Source records
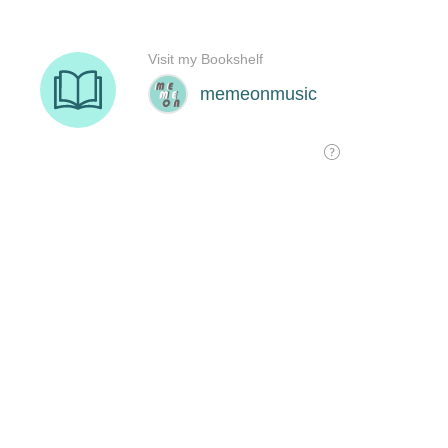
Visit my Bookshelf
memeonmusic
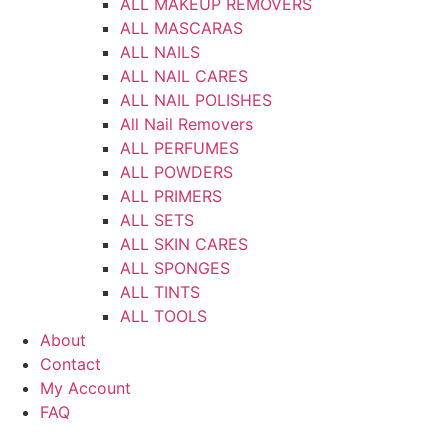
ALL MAKEUP REMOVERS
ALL MASCARAS
ALL NAILS
ALL NAIL CARES
ALL NAIL POLISHES
All Nail Removers
ALL PERFUMES
ALL POWDERS
ALL PRIMERS
ALL SETS
ALL SKIN CARES
ALL SPONGES
ALL TINTS
ALL TOOLS
About
Contact
My Account
FAQ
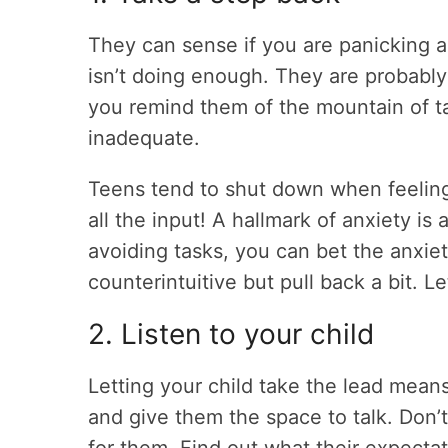
They can sense if you are panicking a
isn’t doing enough. They are probably
you remind them of the mountain of ta
inadequate.
Teens tend to shut down when feeling
all the input! A hallmark of anxiety is 
avoiding tasks, you can bet the anxiet
counterintuitive but pull back a bit. L
2. Listen to your child
Letting your child take the lead mean
and give them the space to talk. Don’t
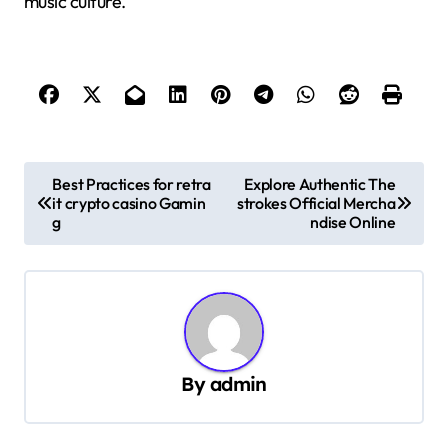
music culture.
P
Best Practices for retra
Explore Authentic The
it crypto casino Gamin
strokes Official Mercha
o
g
ndise Online
s
t
n
a
v
By
admin
i
g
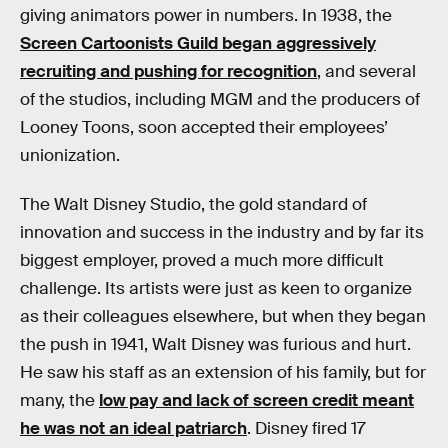
giving animators power in numbers. In 1938, the
Screen Cartoonists Guild began aggressively
recruiting and pushing for recognition
, and several
of the studios, including MGM and the producers of
Looney Toons, soon accepted their employees’
unionization.
The Walt Disney Studio, the gold standard of
innovation and success in the industry and by far its
biggest employer, proved a much more difficult
challenge. Its artists were just as keen to organize
as their colleagues elsewhere, but when they began
the push in 1941, Walt Disney was furious and hurt.
He saw his staff as an extension of his family, but for
many, the
low pay and lack of screen credit meant
he was not an ideal patriarch
. Disney fired 17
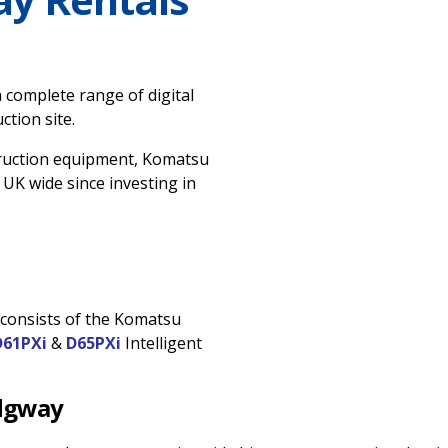
 complete range of digital
tion site.
ruction equipment, Komatsu
 UK wide since investing in
t consists of the Komatsu
D61PXi
&
D65PXi
Intelligent
idgway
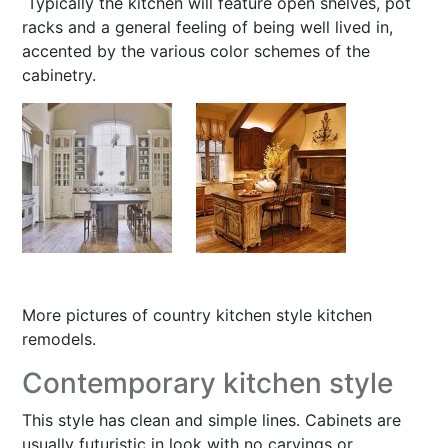
Typically the kitchen will feature open shelves, pot
racks and a general feeling of being well lived in,
accented by the various color schemes of the
cabinetry.
More pictures of
country kitchen style kitchen
remodels
.
Contemporary kitchen style
This style has clean and simple lines. Cabinets are
usually futuristic in look with no carvings or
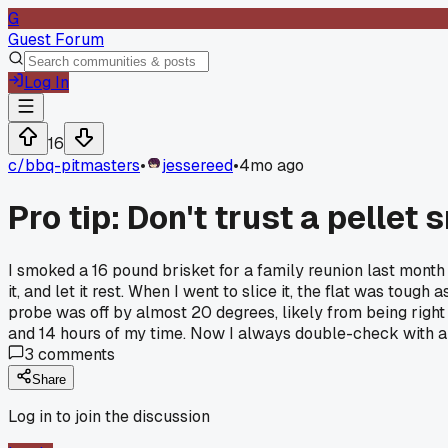
G
Guest Forum
Log In
16
c/
bbq-pitmasters
•
jessereed
•
4mo ago
Pro tip: Don't trust a pellet
I smoked a 16 pound brisket for a family reunion last month
it, and let it rest. When I went to slice it, the flat was tou
probe was off by almost 20 degrees, likely from being right 
and 14 hours of my time. Now I always double-check with a t
3
comments
Share
Log in to join the discussion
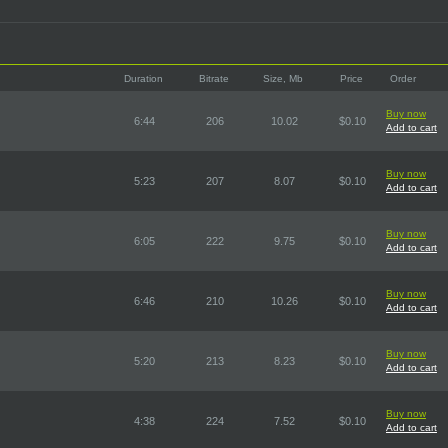
Duration
Bitrate
Size, Mb
Price
Order
Buy now
6:44
206
10.02
$0.10
Add to cart
Buy now
5:23
207
8.07
$0.10
Add to cart
Buy now
6:05
222
9.75
$0.10
Add to cart
Buy now
6:46
210
10.26
$0.10
Add to cart
Buy now
5:20
213
8.23
$0.10
Add to cart
Buy now
4:38
224
7.52
$0.10
Add to cart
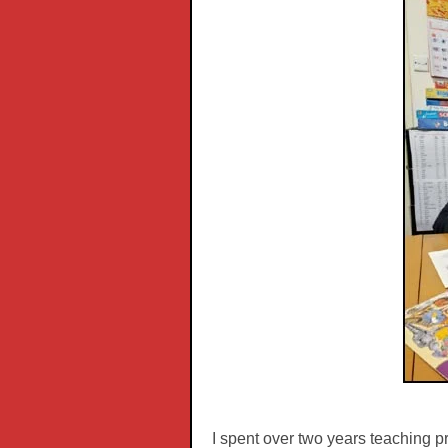
I spent over two years teaching pr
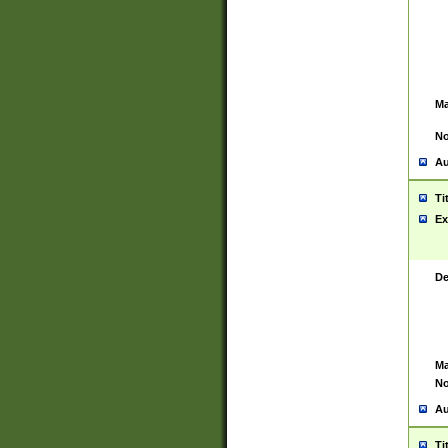
Ma
No
Au
Ti
Ex
De
Ma
No
Au
Ti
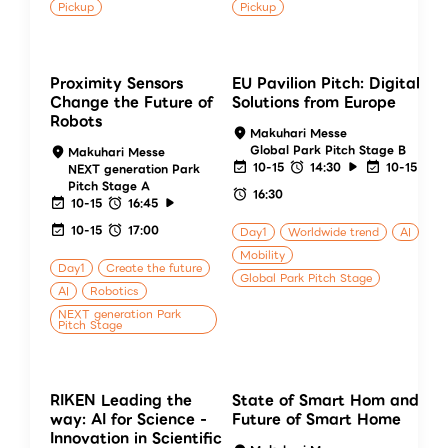
Pickup
Pickup
Proximity Sensors
EU Pavilion Pitch: Digital
Change the Future of
Solutions from Europe
Robots
Makuhari Messe
Global Park Pitch Stage B
Makuhari Messe
10-15
14:30
10-15
NEXT generation Park
Pitch Stage A
16:30
10-15
16:45
10-15
17:00
Day1
Worldwide trend
AI
Mobility
Day1
Create the future
Global Park Pitch Stage
AI
Robotics
NEXT generation Park
Pitch Stage
RIKEN Leading the
State of Smart Hom and
way: AI for Science -
Future of Smart Home
Innovation in Scientific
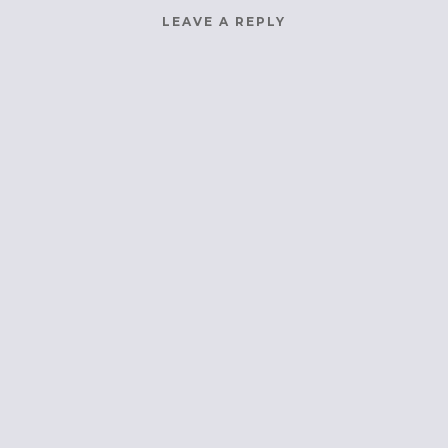
LEAVE A REPLY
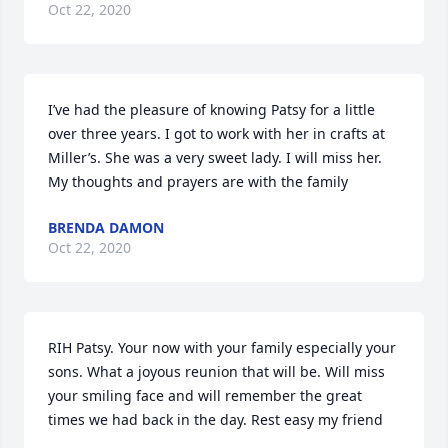
Oct 22, 2020
I’ve had the pleasure of knowing Patsy for a little 
over three years. I got to work with her in crafts at 
Miller’s. She was a very sweet lady. I will miss her. 
My thoughts and prayers are with the family
BRENDA DAMON
Oct 22, 2020
RIH Patsy. Your now with your family especially your 
sons. What a joyous reunion that will be. Will miss 
your smiling face and will remember the great 
times we had back in the day. Rest easy my friend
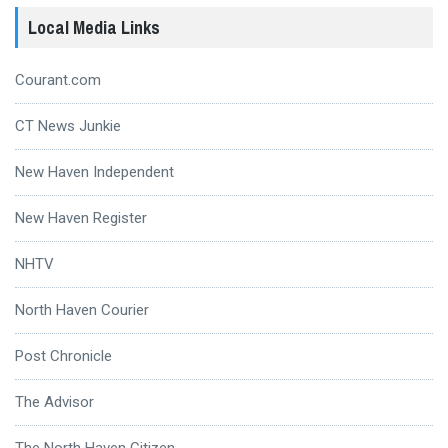
Local Media Links
Courant.com
CT News Junkie
New Haven Independent
New Haven Register
NHTV
North Haven Courier
Post Chronicle
The Advisor
The North Haven Citizen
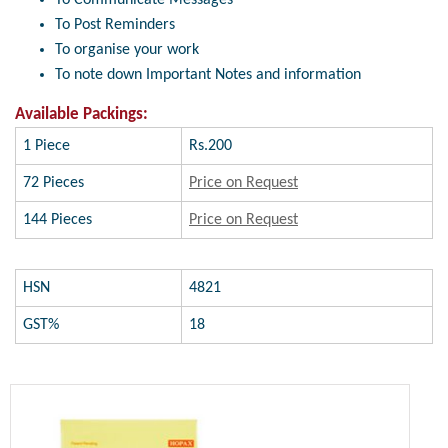
To Post Reminders
To organise your work
To note down Important Notes and information
Available Packings:
1 Piece
Rs.200
72 Pieces
Price on Request
144 Pieces
Price on Request
HSN
4821
GST%
18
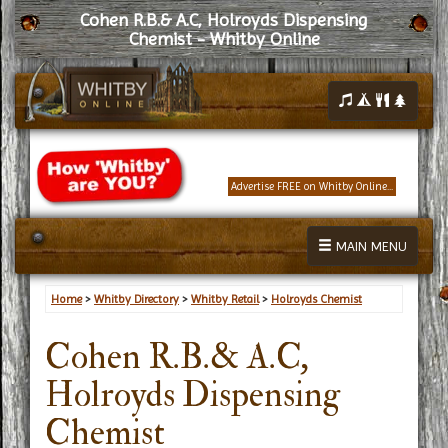
Cohen R.B.& A.C, Holroyds Dispensing
Chemist - Whitby Online
Advertise FREE on Whitby Online...
MAIN MENU
Home
>
Whitby Directory
>
Whitby Retail
>
Holroyds Chemist
Cohen R.B.& A.C,
Holroyds Dispensing
Chemist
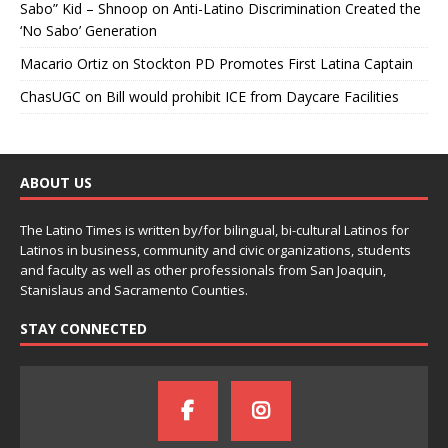
Sabo” Kid – Shnoop
on
Anti-Latino Discrimination Created the
‘No Sabo’ Generation
Macario Ortiz
on
Stockton PD Promotes First Latina Captain
ChasUGC
on
Bill would prohibit ICE from Daycare Facilities
ABOUT US
The Latino Times is written by/for bilingual, bi-cultural Latinos for
Latinos in business, community and civic organizations, students
and faculty as well as other professionals from San Joaquin,
Stanislaus and Sacramento Counties.
STAY CONNECTED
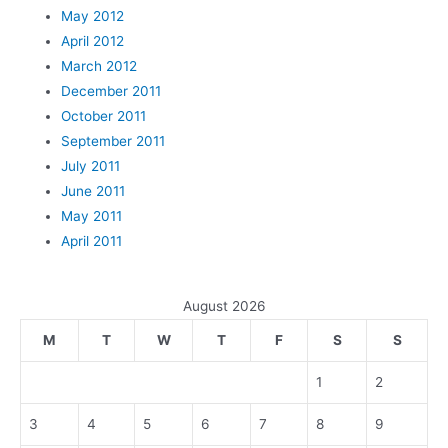
May 2012
April 2012
March 2012
December 2011
October 2011
September 2011
July 2011
June 2011
May 2011
April 2011
August 2026
M
T
W
T
F
S
S
1
2
3
4
5
6
7
8
9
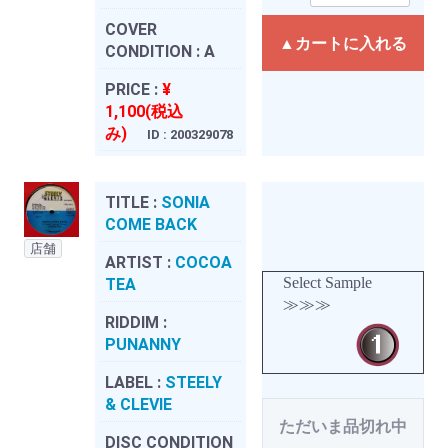
COVER
▲カートに入れる
CONDITION :
A
PRICE :
¥
1,100(税込
み)
ID : 200329078
TITLE :
SONIA
COME BACK
店舗
ARTIST :
COCOA
Select Sample
TEA
≫≫≫
RIDDIM :
PUNANNY
LABEL :
STEELY
& CLEVIE
ただいま品切れ中
DISC CONDITION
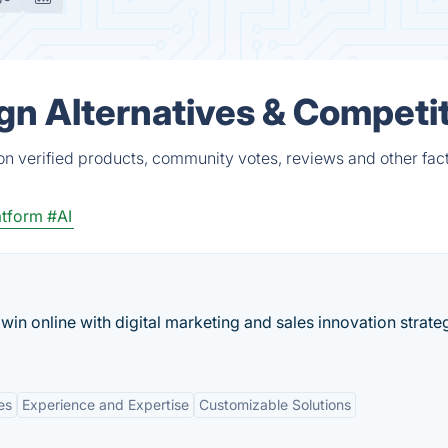
n Alternatives & Competi
n verified products, community votes, reviews and other fact
atform
#AI
in online with digital marketing and sales innovation strate
es
Experience and Expertise
Customizable Solutions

▶ WHAT YOU WILL DO: Write out the entries above verbatim, without pictures.

▶ PROBLEM SOLUTION:
Visit my Bookshelf
memeonmusic
ALL MAKEUP REMOVERS
ALL MASCARAS
ALL NAILS
ALL NAIL CARES
ALL NAIL POLISHES
All Nail Removers
ALL PERFUMES
ALL POWDERS
ALL PRIMERS
ALL SETS
ALL SKIN CARES
ALL SPONGES
ALL TINTS
ALL TOOLS
About
Contact
My Account
FAQ
They can sense if you are panicking a
isn’t doing enough. They are probably
you remind them of the mountain of ta
inadequate.
Teens tend to shut down when feeling
all the input! A hallmark of anxiety is 
avoiding tasks, you can bet the anxiet
counterintuitive but pull back a bit. L
2. Listen to your child
Letting your child take the lead mean
and give them the space to talk. Don’t
music culture.
P
Best Practices for retra
Explore Authentic The
it crypto casino Gamin
strokes Official Mercha
o
g
ndise Online
s
t
n
a
v
By
admin
i
g
giving animators power in numbers. In 1938, the
Screen Cartoonists Guild began aggressively
recruiting and pushing for recognition
, and several
of the studios, including MGM and the producers of
Looney Toons, soon accepted their employees’
unionization.
The Walt Disney Studio, the gold standard of
innovation and success in the industry and by far its
biggest employer, proved a much more difficult
challenge. Its artists were just as keen to organize
as their colleagues elsewhere, but when they began
the push in 1941, Walt Disney was furious and hurt.
He saw his staff as an extension of his family, but for
many, the
low pay and lack of screen credit meant
he was not an ideal patriarch
. Disney fired 17
 complete range of digital
tion site.
ruction equipment, Komatsu
 UK wide since investing in
t consists of the Komatsu
D61PXi
&
D65PXi
Intelligent
idgway
Typically the kitchen will feature open shelves, pot
racks and a general feeling of being well lived in,
accented by the various color schemes of the
cabinetry.
More pictures of
country kitchen style kitchen
remodels
.
Contemporary kitchen style
This style has clean and simple lines. Cabinets are
usually futuristic in look with no carvings or
G
Guest Forum
Log In
16
c/
bbq-pitmasters
•
jessereed
•
4mo ago
Pro tip: Don't trust a pellet
I smoked a 16 pound brisket for a family reunion last month
it, and let it rest. When I went to slice it, the flat was tou
probe was off by almost 20 degrees, likely from being right 
and 14 hours of my time. Now I always double-check with a t
3
comments
Share
Log in to join the discussion
Duration
Bitrate
Size, Mb
Price
Order
Buy now
6:44
206
10.02
$0.10
Add to cart
Buy now
5:23
207
8.07
$0.10
Add to cart
Buy now
6:05
222
9.75
$0.10
Add to cart
Buy now
6:46
210
10.26
$0.10
Add to cart
Buy now
5:20
213
8.23
$0.10
Add to cart
Buy now
4:38
224
7.52
$0.10
Add to cart
I spent over two years teaching pr
Ma
No
Au
Ti
Ex
De
Ma
No
Au
Ti
Pickup
Pickup
Proximity Sensors
EU Pavilion Pitch: Digital
Change the Future of
Solutions from Europe
Robots
Makuhari Messe
Global Park Pitch Stage B
Makuhari Messe
10-15
14:30
10-15
NEXT generation Park
Pitch Stage A
16:30
10-15
16:45
10-15
17:00
Day1
Worldwide trend
AI
Mobility
Day1
Create the future
Global Park Pitch Stage
AI
Robotics
NEXT generation Park
Pitch Stage
RIKEN Leading the
State of Smart Hom and
way: AI for Science -
Future of Smart Home
Innovation in Scientific
LEAVE A REPLY
Oct 22, 2020
I’ve had the pleasure of knowing Patsy for a little 
over three years. I got to work with her in crafts at 
Miller’s. She was a very sweet lady. I will miss her. 
My thoughts and prayers are with the family
BRENDA DAMON
Oct 22, 2020
RIH Patsy. Your now with your family especially your 
sons. What a joyous reunion that will be. Will miss 
your smiling face and will remember the great 
times we had back in the day. Rest easy my friend
Local Media Links
Courant.com
CT News Junkie
New Haven Independent
New Haven Register
NHTV
North Haven Courier
Post Chronicle
The Advisor
The North Haven Citizen
To Post Reminders
To organise your work
To note down Important Notes and information
Available Packings:
1 Piece
Rs.200
72 Pieces
Price on Request
144 Pieces
Price on Request
HSN
4821
GST%
18
Cohen R.B.& A.C, Holroyds Dispensing
Chemist - Whitby Online
Advertise FREE on Whitby Online...
MAIN MENU
Home
>
Whitby Directory
>
Whitby Retail
>
Holroyds Chemist
Cohen R.B.& A.C,
Holroyds Dispensing
Chemist
Sabo” Kid – Shnoop
on
Anti-Latino Discrimination Created the
‘No Sabo’ Generation
Macario Ortiz
on
Stockton PD Promotes First Latina Captain
ChasUGC
on
Bill would prohibit ICE from Daycare Facilities
ABOUT US
The Latino Times is written by/for bilingual, bi-cultural Latinos for
Latinos in business, community and civic organizations, students
and faculty as well as other professionals from San Joaquin,
Stanislaus and Sacramento Counties.
STAY CONNECTED
May 2012
April 2012
March 2012
December 2011
October 2011
September 2011
July 2011
June 2011
May 2011
April 2011
August 2026
M
T
W
T
F
S
S
1
2
3
4
5
6
7
8
9
COVER
▲カートに入れる
CONDITION :
A
PRICE :
¥
1,100(税込
み)
ID : 200329078
TITLE :
SONIA
COME BACK
店舗
ARTIST :
COCOA
Select Sample
TEA
≫≫≫
RIDDIM :
PUNANNY
LABEL :
STEELY
& CLEVIE
ただいま品切れ中
DISC CONDITION
n Alternatives & Competi
n verified products, community votes, reviews and other fact
atform
#AI
in online with digital marketing and sales innovation strate
es
Experience and Expertise
Customizable Solutions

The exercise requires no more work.